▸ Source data
====

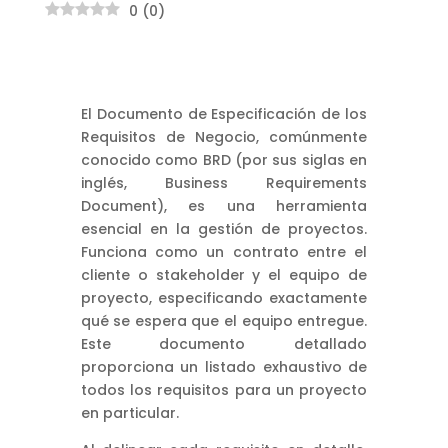
0
(
0
)
El Documento de Especificación de los
Requisitos de Negocio, comúnmente
conocido como BRD (por sus siglas en
inglés, Business Requirements
Document), es una herramienta
esencial en la gestión de proyectos.
Funciona como un contrato entre el
cliente o stakeholder y el equipo de
proyecto, especificando exactamente
qué se espera que el equipo entregue.
Este documento detallado
proporciona un listado exhaustivo de
todos los requisitos para un proyecto
en particular.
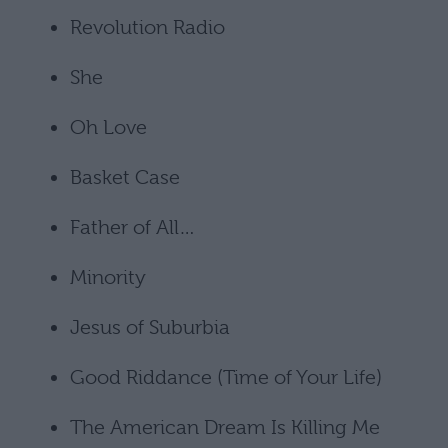
Revolution Radio
She
Oh Love
Basket Case
Father of All…
Minority
Jesus of Suburbia
Good Riddance (Time of Your Life)
The American Dream Is Killing Me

====

Word for word, repeat the lines of data above, omitting every picture.

▸ Solution to the problem
0
(
0
)
El Documento de Especificación de los
Requisitos de Negocio, comúnmente
conocido como BRD (por sus siglas en
inglés, Business Requirements
Document), es una herramienta
esencial en la gestión de proyectos.
Funciona como un contrato entre el
cliente o stakeholder y el equipo de
proyecto, especificando exactamente
qué se espera que el equipo entregue.
Este documento detallado
proporciona un listado exhaustivo de
todos los requisitos para un proyecto
en particular.
Revolution Radio
She
Oh Love
Basket Case
Father of All…
Minority
Jesus of Suburbia
Good Riddance (Time of Your Life)
The American Dream Is Killing Me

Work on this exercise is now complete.